Stones, Bones and Stitches is an exhibition of Inuit works from the McMichael Canadian Art Collection’s permanent collection based on a new publication by Tundra Books written by McMichael curators Shelley Falconer and Shawna White.

The Art of Robert Bateman

The McMichael Canadian Art Collection was the premiere and only Canadian art gallery to host The Art of Robert Bateman. A native of Toronto, Robert Bateman is a name familiar to most, if not all, Canadians. Although best known around the world as a wildlife artist, Bateman’s art also encompasses other subjects – landscapes, portraits, and still lifes – each created with a careful and knowledgeable attention to the principles of composition and design. His genius lies in his ability to distil complexity into elegant simplicity thereby creating art that is accessible and enjoyable at many levels.

Mary Pratt: Allusions

Newfoundland-based, nationally acclaimed realist painter Mary Pratt is renowned for her beautiful, sensuous still life paintings, Two of these paintings, Glassy Apples and Peach Compote, provided the inspiration for two editions of Japanese woodblock prints developed by Pratt in collaboration with Japanese master printmaker Masato Arikushi of Vancouver. These prints were the primary focus of Mary Pratt: Allusions.

Art and Society in Canada: 1913 – 1953

Art and Society included more than forty works from the collection of the National Gallery of Canada – including paintings, drawings, prints, and sculpture – looks at three generations of Canadian artists and their visions of the role of art in shaping society.

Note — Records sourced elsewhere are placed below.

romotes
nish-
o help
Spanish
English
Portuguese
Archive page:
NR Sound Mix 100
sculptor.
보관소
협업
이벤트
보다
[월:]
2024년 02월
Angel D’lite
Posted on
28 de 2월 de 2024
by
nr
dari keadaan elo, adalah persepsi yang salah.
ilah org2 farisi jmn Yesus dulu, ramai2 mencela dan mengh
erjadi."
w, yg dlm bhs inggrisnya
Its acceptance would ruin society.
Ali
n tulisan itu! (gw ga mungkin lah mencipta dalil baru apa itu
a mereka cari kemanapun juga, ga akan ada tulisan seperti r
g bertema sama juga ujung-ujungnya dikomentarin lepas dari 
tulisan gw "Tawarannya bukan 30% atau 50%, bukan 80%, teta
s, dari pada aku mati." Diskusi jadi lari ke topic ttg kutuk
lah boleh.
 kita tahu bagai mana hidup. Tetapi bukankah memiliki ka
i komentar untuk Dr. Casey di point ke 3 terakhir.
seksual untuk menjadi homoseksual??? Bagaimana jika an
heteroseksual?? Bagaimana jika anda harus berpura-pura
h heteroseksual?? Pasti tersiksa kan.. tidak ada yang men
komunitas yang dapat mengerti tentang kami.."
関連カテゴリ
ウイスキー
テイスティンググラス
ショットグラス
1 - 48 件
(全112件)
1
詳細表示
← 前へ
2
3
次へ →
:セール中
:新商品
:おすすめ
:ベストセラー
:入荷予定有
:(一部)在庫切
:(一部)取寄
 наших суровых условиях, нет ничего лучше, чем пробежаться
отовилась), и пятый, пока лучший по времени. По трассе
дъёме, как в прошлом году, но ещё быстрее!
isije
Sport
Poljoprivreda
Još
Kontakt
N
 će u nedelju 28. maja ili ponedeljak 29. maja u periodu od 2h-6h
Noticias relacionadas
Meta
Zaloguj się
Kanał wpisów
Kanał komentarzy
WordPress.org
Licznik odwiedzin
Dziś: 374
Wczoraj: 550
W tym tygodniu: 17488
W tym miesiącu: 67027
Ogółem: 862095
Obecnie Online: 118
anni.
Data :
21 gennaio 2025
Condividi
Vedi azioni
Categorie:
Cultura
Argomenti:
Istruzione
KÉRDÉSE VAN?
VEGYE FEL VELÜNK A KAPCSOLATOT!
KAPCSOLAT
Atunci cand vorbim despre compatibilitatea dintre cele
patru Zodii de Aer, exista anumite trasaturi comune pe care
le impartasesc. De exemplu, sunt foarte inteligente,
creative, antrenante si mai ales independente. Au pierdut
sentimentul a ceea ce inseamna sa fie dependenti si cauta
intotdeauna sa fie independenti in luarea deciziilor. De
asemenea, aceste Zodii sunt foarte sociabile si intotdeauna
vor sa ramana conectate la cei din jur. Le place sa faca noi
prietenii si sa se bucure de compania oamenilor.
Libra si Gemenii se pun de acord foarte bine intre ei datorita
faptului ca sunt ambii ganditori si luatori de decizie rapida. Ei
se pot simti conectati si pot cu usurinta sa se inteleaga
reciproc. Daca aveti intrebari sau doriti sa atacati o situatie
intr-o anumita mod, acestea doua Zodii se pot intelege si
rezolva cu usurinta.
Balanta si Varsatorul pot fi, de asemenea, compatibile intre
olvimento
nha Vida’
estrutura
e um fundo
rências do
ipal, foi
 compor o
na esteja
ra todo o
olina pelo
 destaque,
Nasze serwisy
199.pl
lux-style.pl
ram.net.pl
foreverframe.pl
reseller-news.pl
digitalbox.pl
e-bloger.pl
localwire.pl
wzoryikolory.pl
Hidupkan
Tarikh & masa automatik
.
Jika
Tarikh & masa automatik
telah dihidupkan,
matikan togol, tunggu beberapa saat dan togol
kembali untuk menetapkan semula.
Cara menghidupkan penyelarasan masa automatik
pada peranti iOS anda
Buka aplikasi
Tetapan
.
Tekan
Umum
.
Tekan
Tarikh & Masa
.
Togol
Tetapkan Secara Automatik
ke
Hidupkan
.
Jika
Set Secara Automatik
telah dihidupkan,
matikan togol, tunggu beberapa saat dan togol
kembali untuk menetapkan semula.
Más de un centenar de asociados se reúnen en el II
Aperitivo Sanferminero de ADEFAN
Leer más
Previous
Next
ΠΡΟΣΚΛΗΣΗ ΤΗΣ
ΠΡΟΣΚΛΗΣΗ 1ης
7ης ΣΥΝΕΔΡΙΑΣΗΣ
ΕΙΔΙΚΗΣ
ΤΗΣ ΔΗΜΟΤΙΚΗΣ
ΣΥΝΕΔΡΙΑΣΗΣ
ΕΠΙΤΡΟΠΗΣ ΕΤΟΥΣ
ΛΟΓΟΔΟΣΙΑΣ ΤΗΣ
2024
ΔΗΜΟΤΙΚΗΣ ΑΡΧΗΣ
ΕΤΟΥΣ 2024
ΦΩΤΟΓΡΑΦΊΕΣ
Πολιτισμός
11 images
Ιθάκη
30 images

Saumik: James Houston’s Legacy

James Houston, known as Saumik or “the left-handed one” in the Inuit language of Inuktitut, was the leading proponent in establishing printmaking in Kinngait. Houston approached his friend and fellow artist Osuitok Ipeelee during the now legendary conversation they had about the reproduction of a single graphic. After Houston demonstrated the printing technique with ink, a newly carved tusk, and tissue, Ipeelee agreed that there were indeed many interesting possibilities to be found in this new medium. The group became larger as the most talented and enthusiastic printmakers joined and the first catalogued collection was released in 1959. Noted Kinngait artists Parr, Niviaksiak, Pudlo Pudlat, Pitseolak Ashoona, Napatchie Pootoogook, Lucy Qinnuayuak, Mangitak Kellypalik, the renowned Kenojuak Ashevak, and many others all made important contributions.